Electrical Connection Modifications of Rosen-Type Piezoelectric Transformers for Enhanced High-Frequency Sensing

Piezoelectric transformers (PTs) are the essential components for compact, efficient, and high-voltage energy conversion in advanced electronic systems. Among these, the Rosen-type PT is widely utilized due to its structural simplicity and effective electromechanical energy transfer. However, its operational frequency is fundamentally limited by intrinsic material properties and geometric dimensions. This study presents an electrical connection modification that significantly increases the resonance frequency of a Rosen-type PT without altering its physical structure. Experimental validation was performed using a packaged single-layer lead zirconate titanate (PZT) transformer with the dimensions of $35.1\times 12\times 4.2$ mm and an initial resonance frequency of 67 kHz.
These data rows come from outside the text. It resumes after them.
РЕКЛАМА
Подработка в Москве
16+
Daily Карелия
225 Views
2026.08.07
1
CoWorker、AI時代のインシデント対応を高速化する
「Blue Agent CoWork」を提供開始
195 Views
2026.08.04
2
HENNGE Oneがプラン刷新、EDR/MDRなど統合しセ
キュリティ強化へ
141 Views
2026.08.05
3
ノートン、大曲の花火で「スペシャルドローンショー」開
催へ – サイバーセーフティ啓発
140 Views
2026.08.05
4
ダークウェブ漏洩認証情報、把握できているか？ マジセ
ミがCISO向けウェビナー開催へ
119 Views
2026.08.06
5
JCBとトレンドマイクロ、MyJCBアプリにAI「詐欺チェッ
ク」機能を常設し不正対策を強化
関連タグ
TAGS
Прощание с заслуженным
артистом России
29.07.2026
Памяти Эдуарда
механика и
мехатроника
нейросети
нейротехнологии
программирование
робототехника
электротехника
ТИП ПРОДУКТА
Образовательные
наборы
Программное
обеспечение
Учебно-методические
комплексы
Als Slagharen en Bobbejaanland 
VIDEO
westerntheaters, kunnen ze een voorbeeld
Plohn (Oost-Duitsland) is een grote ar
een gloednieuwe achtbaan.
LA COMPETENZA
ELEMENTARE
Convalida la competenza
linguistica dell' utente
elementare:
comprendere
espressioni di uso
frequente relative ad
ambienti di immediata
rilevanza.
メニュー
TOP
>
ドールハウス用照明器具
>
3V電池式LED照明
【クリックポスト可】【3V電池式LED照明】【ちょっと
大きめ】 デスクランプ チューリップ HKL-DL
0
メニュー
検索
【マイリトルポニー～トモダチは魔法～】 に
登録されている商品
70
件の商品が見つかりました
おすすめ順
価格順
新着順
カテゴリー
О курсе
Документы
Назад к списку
Through the proposed modification, the resonance frequency was shifted up to 262 kHz, accompanied by an improvement in the voltage transfer ratio from 25 to 35. These enhancements are attributed to changes in impedance characteristics and mode coupling behavior induced by the reconfigured electrical excitation. Equivalent circuit models and impedance measurements confirm the underlying mechanism, introducing a dimensionless correction factor in the resonance formulation. The modified configuration also achieves a dramatic rise in power conversion efficiency—from 49% to 98%—highlighting its potential for high-frequency, miniaturized, and energy-efficient applications in power electronics, wireless power transfer, and energy harvesting systems. The results demonstrate that electrical connection reconfiguration is a practical and scalable strategy for extending the functional bandwidth and improving the performance of Rosen-type PTs, enabling their integration into high-frequency power electronics, wireless power transfer, and energy harvesting applications.